I’m in the middle of writing a very long report about the climate of the North Atlantic.
When I was younger, I used to enjoy writing almost as much as reading. Producing essays for physics lessons in school, I would employ all of the sentence structures, grammatical delights and archaic oddities I had found in the works of Jane Austen, or Charles Dickens, as well as in the writing of old scientists like Darwin. Somehow it never seemed to matter that the result read somewhat oddly to the modern eye.
In the last few years, I’ve been producing report after report of “scientific writing”, having to follow the rigid style employed by my profession. So much of the life of the writing, and of the subject matter is sucked out of these reports, leaving no more than a shell of the process or phenomenon being discussed. I have even forgotten how to write engagingly and entertainingly, and to produce a thing of beauty with words.
Why does our university system, and academia in general in the scientific field, place so much emphasis on homogeneity of writing? They take the seeds of great authorship and squash them out of all but the strongest, leaving nothing but an ability to parrot the bland style of “the literature”.

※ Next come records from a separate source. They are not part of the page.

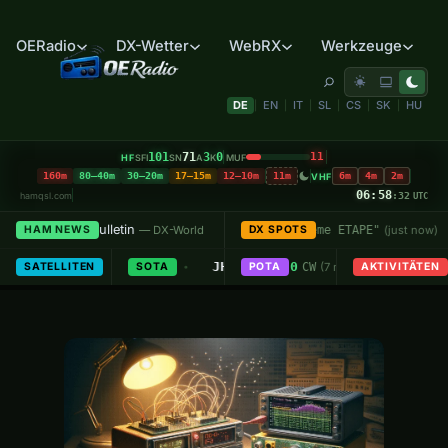
OERadio
DX-Wetter
WebRX
Werkzeuge
DE
EN
IT
SL
CS
SK
HU
|
|
|
|
|
|
101
71
3
0
11
HF
MUF
SFI
SN
A
K
160m
80–40m
30–20m
17–15m
12–10m
11m
6m
4m
2m
VHF
06:58
hamqsl.com
:33
UTC
kly Bulletin
5MGS
7089.0
Send Malawian Radio Operators to Tokyo
E
HAM NEWS
— DX-World
"TOUR DE FRANCE FEMININ 7eme ETAPE"
DX SPOTS
(just now)
•
•
5
Sonntag ab 18:45h Lokalzeit
019
모악산도립공원 Provincial Park
SO-50
· 436.795 MHz FM
JH0WMN/8
14021.0
JA8/SB-005
Nisekoannupuri
KG5EHL
US
54°
SATELLITEN
CW
(4 min ago)
SOTA
· Start am OE8XNK 145.762.5, -0.6 MHz
· ↑ 08:30 ↓ 08:36
CW
POTA
(7 min ago)
AKTIVITÄTEN
· Max 23°
(5 min a
•
•
•
•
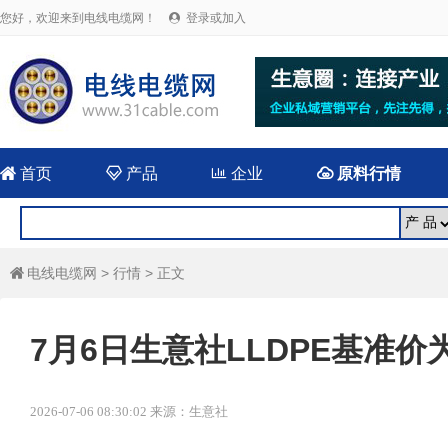
您好，欢迎来到电线电缆网！
登录或加入


首页

产品

企业

原料行情
电线电缆网
>
行情
> 正文

7月6日生意社LLDPE基准价为7
2026-07-06 08:30:02 来源：生意社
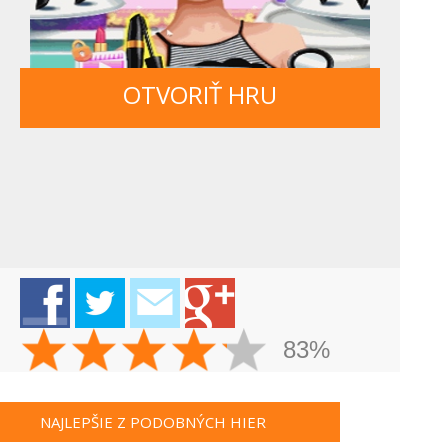
OTVORIŤ HRU
83%
NAJLEPŠIE Z PODOBNÝCH HIER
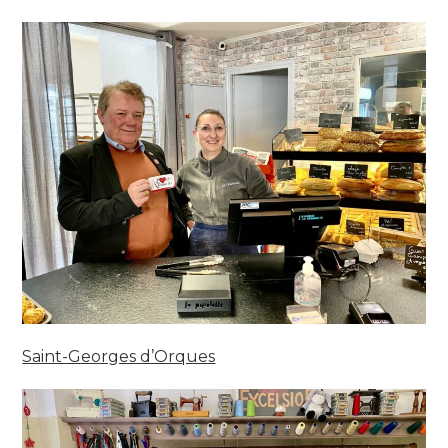
Saint-Georges d’Orques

I am not saying that I think all scientists should have the way with words of a Tolstoy, or a Proust. Nor am I calling for a degradation of scientific accuracy in favour of flowery language. What I am saying is that, if the students who will go on to be the scientists of the future were allowed a bit more artistic freedom in how they said things (not in what they say), the reports they would go on to produce might become a joy to read, rather than a chore.